What is required:
Whenever a line in the records below holds the string "porc", copy it out.

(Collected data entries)
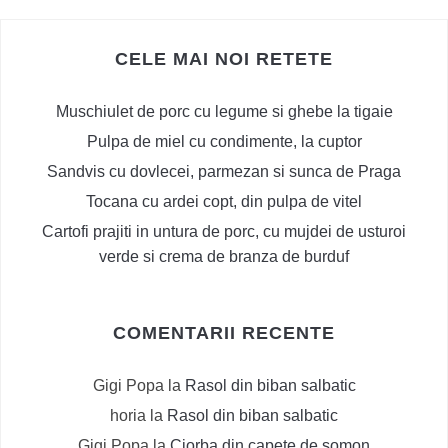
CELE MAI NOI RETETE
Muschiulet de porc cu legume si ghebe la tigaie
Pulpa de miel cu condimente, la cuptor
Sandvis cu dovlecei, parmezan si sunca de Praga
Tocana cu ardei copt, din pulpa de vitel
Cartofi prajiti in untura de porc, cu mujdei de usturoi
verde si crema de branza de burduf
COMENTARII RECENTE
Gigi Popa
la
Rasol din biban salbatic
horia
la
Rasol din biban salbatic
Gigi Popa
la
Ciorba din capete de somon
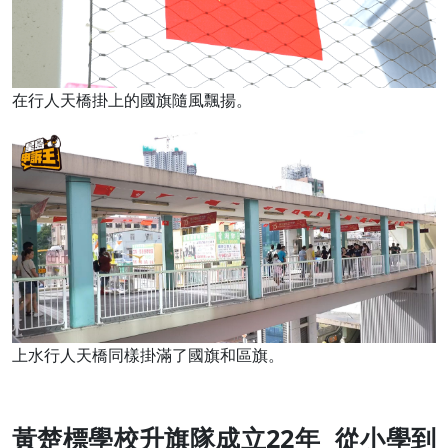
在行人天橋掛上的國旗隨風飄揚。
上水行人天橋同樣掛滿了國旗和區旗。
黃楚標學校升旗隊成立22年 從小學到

---

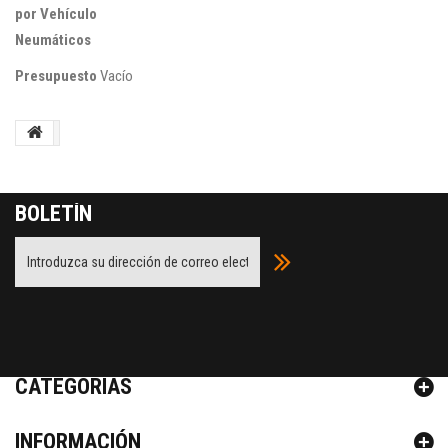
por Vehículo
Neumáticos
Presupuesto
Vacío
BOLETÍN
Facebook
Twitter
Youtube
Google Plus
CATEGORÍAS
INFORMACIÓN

Your response:
Muschiulet de porc cu legume si ghebe la tigaie
Cartofi prajiti in untura de porc, cu mujdei de usturoi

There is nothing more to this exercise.